Но вернемся на улицу Анжу. Громкий шум на улице возвестил о приближении индейцев, чье появление в открытом экипаже собрало густую толпу любителей зрелищ парижан; через несколько мгновений они вошли, разодетые в характерные наряды, но лишенные той естественной грации и достоинства, которые я был приучен искать в обитателях лесов. Генерал принял их с той достойной любезностью, которая была отличительной чертой его манеры при любых обстоятельствах; и хотя в этом случае не было ничего, что могло бы оправдать это, я не мог не вспомнить комментарий мадам де Сталь по поводу его появления в Версале в страшный день 5 октября: «Г-н де Лафайет был совершенно спокоен; никто никогда не видел его иным». Удалившись с ними в дальнюю комнату, он сделал все возможное, как он позже сказал мне, чтобы убедить их вернуться домой, хотя и не без серьезных сомнений в честности их переводчика. Именно во время этой частной беседы я впервые увидел Купера, завершив свой утренний опыт обменом несколькими словами с человеком, которого из всех моих соотечественников я больше всего хотел узнать. Тем временем в столовой был накрыт стол со сладостями и вареньем, и прежде чем компания разошлась, они имели возможность убедиться, что если американский индеец и сделал мало успехов в других искусствах цивилизации, то он достиг полного понимания достоинств сладостей и выпечки.

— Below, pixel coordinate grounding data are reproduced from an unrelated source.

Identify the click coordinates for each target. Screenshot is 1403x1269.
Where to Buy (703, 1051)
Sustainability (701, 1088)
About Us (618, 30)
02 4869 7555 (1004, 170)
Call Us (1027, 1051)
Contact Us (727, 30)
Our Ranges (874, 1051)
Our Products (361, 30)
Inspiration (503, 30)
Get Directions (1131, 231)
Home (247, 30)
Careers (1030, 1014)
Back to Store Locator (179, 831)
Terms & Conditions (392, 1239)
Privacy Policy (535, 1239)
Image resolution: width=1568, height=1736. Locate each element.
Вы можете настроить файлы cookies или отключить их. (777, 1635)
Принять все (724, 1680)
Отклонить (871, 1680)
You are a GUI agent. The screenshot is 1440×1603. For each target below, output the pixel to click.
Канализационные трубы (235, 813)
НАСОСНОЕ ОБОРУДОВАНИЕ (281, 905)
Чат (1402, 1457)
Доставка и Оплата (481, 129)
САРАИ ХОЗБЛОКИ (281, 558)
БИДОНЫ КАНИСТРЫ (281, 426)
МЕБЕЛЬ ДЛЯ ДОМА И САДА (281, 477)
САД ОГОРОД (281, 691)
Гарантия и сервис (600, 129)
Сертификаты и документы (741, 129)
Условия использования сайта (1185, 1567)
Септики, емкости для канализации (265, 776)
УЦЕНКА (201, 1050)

Я не могу закончить эту часть своего рассказа, не поведав о своей второй встрече с моими соотечественниками-аборигенами, не столь удовлетворительной, как первая, но, по крайней мере, имеющей свою забавную, или, скорее, смехотворную сторону. Я жил в Сиене, тихом старом тосканском городе с населением едва ли в пятнадцать тысяч человек, занимающих окружность стен, которые когда-то вмещали пятьдесят, — но со всеми следами былого величия: благородными дворцами, собором, уступающим по красоте только миланскому, церквями, полными прекрасных картин, отличной публичной библиотекой (да благословит ее Бог, ибо именно в одной из ее мечтательных ниш я впервые прочел Данте), хорошей оперой летом и хорошим обществом круглый год. Месяц за месяцем проходил в счастливой череде. Я легко втянулся в спокойный круговорот повседневной жизни, завел много знакомых и двух-трех близких друзей, и, хотя время от времени мне напоминали о генерале отеческим письмом, я совершенно забыл о тех образчиках детей лесов, которых видел под его крышей. Однажды вечером — не помню месяца, хотя думаю, что это была поздняя осень, — я решил остаться дома и позаниматься и только садился за книги, как вошел друг с видом человека, которому есть что сказать очень интересное.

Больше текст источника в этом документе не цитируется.